Best practices in spiritual care
Bishop Anderson House collaborates with colleagues in various departments of Rush University Medical Center to advance best practices in spiritual care. As we seek to understand and advance spiritual care in a medical world where outcomes, measurements and performance are becoming standards of care, research is becoming a necessity for chaplains.

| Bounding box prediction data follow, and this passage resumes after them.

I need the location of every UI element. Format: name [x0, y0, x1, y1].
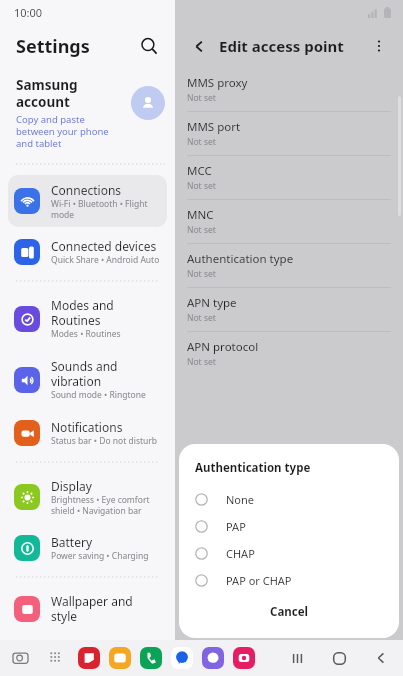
button[interactable]: APN type: [175, 288, 403, 331]
staticText: Not set: [187, 356, 216, 368]
staticText: Modes • Routines: [51, 328, 121, 340]
staticText: Quick Share • Android Auto: [51, 254, 160, 266]
button[interactable]: PAP or CHAP: [195, 567, 383, 594]
staticText: Connections: [51, 182, 122, 198]
button[interactable]: None: [195, 486, 383, 513]
staticText: Brightness • Eye comfort shield • Naviga…: [51, 494, 150, 516]
staticText: None: [226, 492, 255, 507]
staticText: Copy and paste between your phone and ta…: [16, 113, 109, 150]
button[interactable]: APN protocol: [175, 332, 403, 375]
staticText: MCC: [187, 163, 212, 179]
staticText: Not set: [187, 180, 216, 192]
staticText: Power saving • Charging: [51, 550, 149, 562]
button[interactable]: Recents: [283, 644, 311, 672]
button[interactable]: Authentication type: [175, 244, 403, 287]
staticText: Samsung account: [16, 76, 78, 111]
button[interactable]: Modes and Routines: [8, 290, 167, 347]
button[interactable]: Connections: [8, 175, 167, 227]
button[interactable]: Sounds and vibration: [8, 351, 167, 408]
staticText: Not set: [187, 268, 216, 280]
staticText: Cancel: [270, 604, 308, 620]
staticText: Not set: [187, 312, 216, 324]
staticText: Status bar • Do not disturb: [51, 435, 158, 447]
button[interactable]: Back: [367, 644, 395, 672]
button[interactable]: CHAP: [195, 540, 383, 567]
staticText: Wallpaper and style: [51, 593, 161, 624]
button[interactable]: MNC: [175, 200, 403, 243]
staticText: Sounds and vibration: [51, 358, 118, 389]
staticText: Connected devices: [51, 238, 157, 254]
button[interactable]: Display: [8, 471, 167, 523]
button[interactable]: App: [109, 647, 131, 669]
button[interactable]: Search: [135, 32, 163, 60]
staticText: Battery: [51, 534, 93, 550]
staticText: APN protocol: [187, 339, 259, 355]
staticText: Notifications: [51, 419, 123, 435]
button[interactable]: App: [233, 647, 255, 669]
staticText: 10:00: [14, 5, 43, 20]
button[interactable]: Recent apps: [8, 646, 32, 670]
button[interactable]: App: [140, 647, 162, 669]
staticText: Wi-Fi • Bluetooth • Flight mode: [51, 198, 148, 220]
staticText: Authentication type: [195, 460, 311, 476]
button[interactable]: MMS proxy: [175, 68, 403, 111]
staticText: MMS port: [187, 119, 241, 135]
button[interactable]: Connected devices: [8, 231, 167, 273]
staticText: MMS proxy: [187, 75, 248, 91]
button[interactable]: More options: [367, 34, 391, 58]
staticText: Modes and Routines: [51, 297, 161, 328]
button[interactable]: App: [202, 647, 224, 669]
button[interactable]: MMS port: [175, 112, 403, 155]
button[interactable]: Wallpaper and style: [8, 586, 167, 631]
button[interactable]: MCC: [175, 156, 403, 199]
button[interactable]: Cancel: [195, 598, 383, 626]
staticText: Display: [51, 478, 92, 494]
staticText: Authentication type: [187, 251, 294, 267]
staticText: Not set: [187, 92, 216, 104]
button[interactable]: Apps: [44, 646, 68, 670]
staticText: Not set: [187, 224, 216, 236]
staticText: APN type: [187, 295, 237, 311]
button[interactable]: App: [171, 647, 193, 669]
staticText: Edit access point: [219, 36, 344, 56]
staticText: PAP or CHAP: [226, 573, 292, 588]
button[interactable]: Samsung account: [0, 68, 175, 165]
button[interactable]: Battery: [8, 527, 167, 569]
button[interactable]: App: [78, 647, 100, 669]
button[interactable]: Back: [187, 34, 211, 58]
button[interactable]: Notifications: [8, 412, 167, 454]
staticText: Sound mode • Ringtone: [51, 389, 146, 401]
staticText: PAP: [226, 519, 246, 534]
button[interactable]: Home: [325, 644, 353, 672]
staticText: Not set: [187, 136, 216, 148]
button[interactable]: PAP: [195, 513, 383, 540]
staticText: MNC: [187, 207, 214, 223]
staticText: Settings: [16, 34, 90, 59]
staticText: CHAP: [226, 546, 255, 561]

Kenneth Pargament leads Grand Rounds
At the invitation of Bishop Anderson House and the Rush Department of Health and Religion, renowned leader in psychology and coping, Dr. Ken Pargament, lectured at Rush University Medical Center in 2013.
Spiritual screening
The Rev. Jay Risk has worked with George Fitchett, PhD, to develop the Rush Protocol for Screening Spiritual Struggle. (Fitchett, G. and Risk, J. 2009. Screening for Spiritual Struggle. The Journal of Pastoral Care and Counseling, Vol 63, Nos. 1, 2, Spring/Summer. Pp 1-12.) The screening instrument they developed, a simple series of questions that can be asked in a few moments, can help non-chaplains identify patients at risk for spiritual struggle which has been linked to higher mortality, poorer Activities of Daily Living and length of hospital stay. The Rush Protocol is being used and validated around the country.

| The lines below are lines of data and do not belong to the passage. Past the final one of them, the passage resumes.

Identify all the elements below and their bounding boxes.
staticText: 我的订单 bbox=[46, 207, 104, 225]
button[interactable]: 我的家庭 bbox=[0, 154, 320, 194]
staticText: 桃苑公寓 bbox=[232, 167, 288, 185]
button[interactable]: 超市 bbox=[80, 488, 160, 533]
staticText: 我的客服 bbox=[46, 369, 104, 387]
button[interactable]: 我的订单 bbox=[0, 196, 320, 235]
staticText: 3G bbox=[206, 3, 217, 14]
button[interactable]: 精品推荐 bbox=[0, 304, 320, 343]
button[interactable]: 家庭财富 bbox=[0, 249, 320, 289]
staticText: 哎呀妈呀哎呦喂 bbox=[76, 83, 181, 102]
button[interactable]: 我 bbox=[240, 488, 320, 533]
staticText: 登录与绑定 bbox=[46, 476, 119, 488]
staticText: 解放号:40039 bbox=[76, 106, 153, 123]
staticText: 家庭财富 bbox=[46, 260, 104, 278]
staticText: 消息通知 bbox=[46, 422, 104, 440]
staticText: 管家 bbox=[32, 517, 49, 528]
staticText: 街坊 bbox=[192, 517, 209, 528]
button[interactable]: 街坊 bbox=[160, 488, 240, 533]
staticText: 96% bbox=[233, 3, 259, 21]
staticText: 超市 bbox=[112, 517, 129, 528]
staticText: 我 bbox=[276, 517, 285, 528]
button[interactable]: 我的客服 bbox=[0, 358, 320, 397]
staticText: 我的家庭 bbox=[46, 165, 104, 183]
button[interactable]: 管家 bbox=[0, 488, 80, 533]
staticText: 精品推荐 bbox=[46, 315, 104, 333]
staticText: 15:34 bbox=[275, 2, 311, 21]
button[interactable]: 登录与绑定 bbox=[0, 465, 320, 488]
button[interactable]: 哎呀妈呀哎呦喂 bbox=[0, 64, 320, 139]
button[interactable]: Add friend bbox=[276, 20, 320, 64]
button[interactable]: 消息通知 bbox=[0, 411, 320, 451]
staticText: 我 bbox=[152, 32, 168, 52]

Measuring outcomes of chaplain interventions
Risk also collaborated on Traumatic Brain Injury studies and SAMSHA funded interdisciplinary interventions with older adults suffering from depression. He authored a peer reviewed case study of a patient suffering from a chronic disease in which he makes the case for measuring the outcomes of chaplain interventions based on narrative theory. (Risk, J. 2013. The Journal of Health Care Chaplaincy, vol 19, No 3, pp 81-98) Hopefully this work will spur other publications of case studies in chaplaincy grounded in narrative theory.